De chico me llamaba la atención que sus ojos de yeso ciego se fijaran contra la salida del sol blanco al fondo de la calle; es decir, mucho más atrás del cortadero de los Van Cauteren, como si cada amanecer se cociera a fuego lento entre aquellos ladrillos. Pero de cara al atardecer, la joven diosa me parecía mucho más triste, con los ojos nublados por esa penumbra que parecía venir desde el Polvorín, como la noche.
Veo, también, en mi paseo imaginario por el pasado, la antigua fachada azul de “las chicas Rossi”, esas mujeres que envejecieron frente a la estatua como ante un retrato de Dorian Grey maldito; uno que les absorbía la juventud y las dejaba solas y solteras en la puerta de hojas altas.
A veces, al salir de la escuela yo las saludaba y ellas me respondían con una amabilidad de otro siglo; cuando del interior del zaguán salía una fresca oscuridad desconocida para mí; un perfume a flores extrañas que a veces venía acompañado por un piano distante. Y yo me preguntaba cómo sería el interior de aquella casa.
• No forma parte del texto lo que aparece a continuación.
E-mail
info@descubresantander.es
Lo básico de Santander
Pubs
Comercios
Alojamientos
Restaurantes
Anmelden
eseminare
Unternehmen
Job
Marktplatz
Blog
Una vez me imaginé que, cuando cerraban esa puerta, “las chicas Rossi” se volvían jóvenes y bellas como la estatua del frente. Y que sólo aquel hombre que las aceptara como “viejas” durante el día, tendría el privilegio de poseerlas como “jóvenes” al caer la noche, entre flores nuevas, mientras ellas tocaban el piano desnudas y corrían por la casa. Me acuerdo que había escrito ese cuento en el secundario, pero la profesora de literatura no me hizo leer aquel día y lo tiré. Pero esa idea me quedó dando vueltas en la cabeza, distante como mi recuerdo de esas flores o la frescura de ese zaguán que ya no existe.
En la otra punta de la calle y frente a la casa de los Aquiles está la copa griega del cantero. Y cuando ganamos el mundial ´78, yo hacía que la levantaba sobre mi cabeza. Diez años después y cuando me fui a estudiar Letras a Córdoba, no podía creer que el máximo héroe griego se llamara “Aquiles” también, y que su historia hubiese sido contada no sólo por Homero sino también por copas idénticas, vasijas de alfarería helénica de un valor incalculable.
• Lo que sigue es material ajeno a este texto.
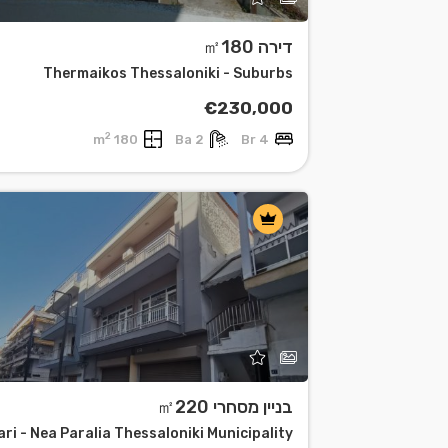
דירה ㎡180
Thermaikos Thessaloniki - Suburbs
€230,000
2
180 m
2 Ba
4 Br
בניין מסחרי ㎡220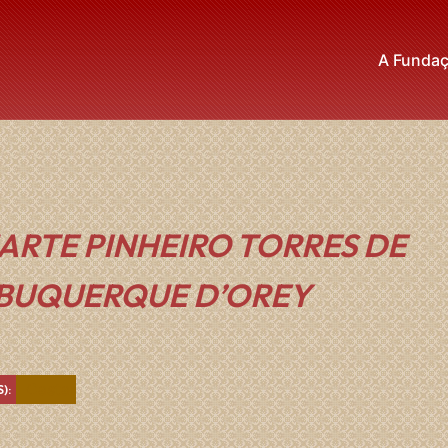
A Funda
ARTE PINHEIRO TORRES DE
BUQUERQUE D’OREY
Castanho
):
Toda mi vida pasada y futura estaban ahí, en mi calle; sólo que por ese entonces yo no lo sabía.
Pero la casa de los Aquiles fue demolida no hace mucho, junto al boliche del "Pirincho", que otrora fuese la casa del cura y antes, una parte del viejo hotel Mirgone, cuando las posadas del pueblo eran contigüas a la iglesia.
Los Aquiles supieron tener un boliche también, y yo solía jugar con el Jorge a las carreritas de caballos con un juguete en forma de calesita. Y nunca olvidaré el caballo rojo, de un color pura sangre contra el sol durante la siesta y rosadamente triste al caer la tarde, como un “overo rosado” moribundo.
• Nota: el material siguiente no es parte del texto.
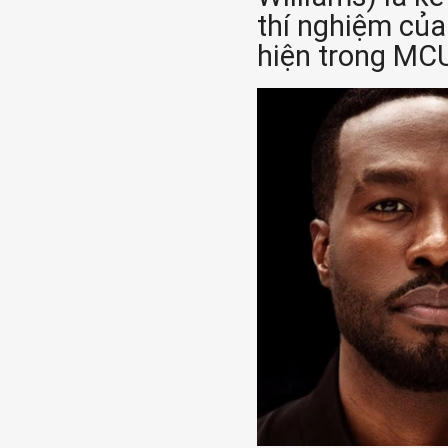
thí nghiệm của
hiện trong MC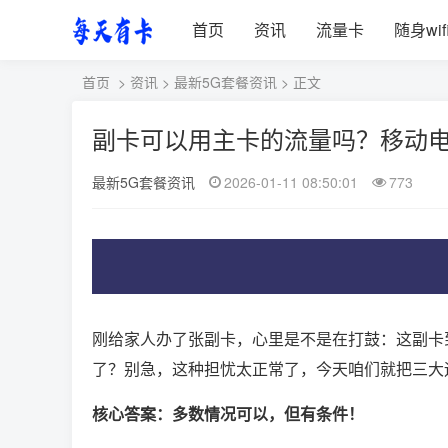
首页
资讯
流量卡
随身wif
首页
>
资讯
>
最新5G套餐资讯
> 正文
副卡可以用主卡的流量吗？移动
最新5G套餐资讯
2026-01-11 08:50:01
773
刚给家人办了张副卡，心里是不是在打鼓：这副卡
了？别急，这种担忧太正常了，今天咱们就把三大
核心答案：多数情况可以，但有条件！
También recuerdo (y aún la puedo ver) a la fachada de Casa Zinna, esa en cuya galería encristalada jugábamos a las figuritas con los chicos de la cuadra o nos guarecíamos melancólicamente de la lluvia, sin saber que estábamos generando recuerdos para un futuro intempestivo.
En la esquina de mi calle aún se levanta intacto y como en aquellos días, el Salón Parroquial. Techado a dos aguas en chapa roja y con vitrales de medialunas, allí funcionó la primera iglesia y también misionó Fray Mamerto Esquiú en 1882, según testimonia una placa de bronce. Pero también se casó en 1889 y con apenas 17 años Nigelia Caballero; sin saber que al poco tiempo se volvería de Mallorca a Ballesteros, convirtiéndose en símbolo de amor a su pueblo; ese que no cambió por un empresario europeo ni por todas las bondades de Europa.
Hasta esa esquina caminaba mi abuelo en tiempos de la foto, cuando el boulevard era de tierra y él ya empezaba a quedarse ciego. Iba de noche y con una linterna en dirección a oriente, como si quisiera llegar hasta el mismísimo cortadero de los Van Cautereen en busca de la luz perdida. Pero al llegar al salón, se volvía con sus pasos rengos y el cono de sombra ganándole sus pasos en la vereda.
Por esos tiempos ya se habían muerto las chicas Rossi, se había cerrado el boliche de Aquiles y nada quedaba de su negocio, al que había arrasado un temporal.
Sin embargo, estoy seguro que la estatua lo miraba al viejo como ahora me mira a mí; con sus ojos jóvenes y esa compasión que sólo tienen las diosas para con los mortales; esos hombres que vivimos en penumbras y envejecemos entre ruinas, sin los cristales de Casa Zinna que nos proteja de la inclemencia de este mundo.